Start of Source material

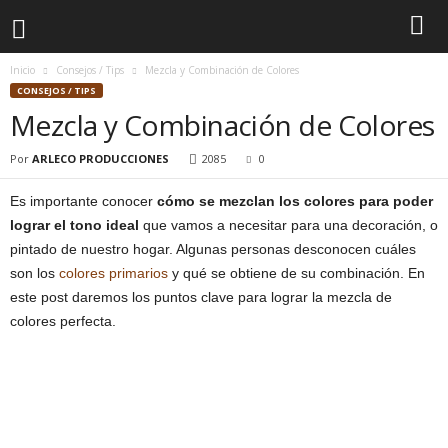
Inicio
Consejos / Tips
Mezcla y Combinación de Colores
CONSEJOS / TIPS
Mezcla y Combinación de Colores
Por
ARLECO PRODUCCIONES
2085
0
Es importante conocer
cómo se mezclan los colores para poder
lograr el tono ideal
que vamos a necesitar para una decoración, o
pintado de nuestro hogar. Algunas personas desconocen cuáles
son los
colores primarios
y qué se obtiene de su combinación. En
este post daremos los puntos clave para lograr la mezcla de
colores perfecta.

End of Source material

> _What you are asked to do_: Output all of the data exactly. Skip the pictures.

> _Expected answer_:
Inicio
Consejos / Tips
Mezcla y Combinación de Colores
CONSEJOS / TIPS
Mezcla y Combinación de Colores
Por
ARLECO PRODUCCIONES
2085
0
Es importante conocer
cómo se mezclan los colores para poder
lograr el tono ideal
que vamos a necesitar para una decoración, o
pintado de nuestro hogar. Algunas personas desconocen cuáles
son los
colores primarios
y qué se obtiene de su combinación. En
este post daremos los puntos clave para lograr la mezcla de
colores perfecta.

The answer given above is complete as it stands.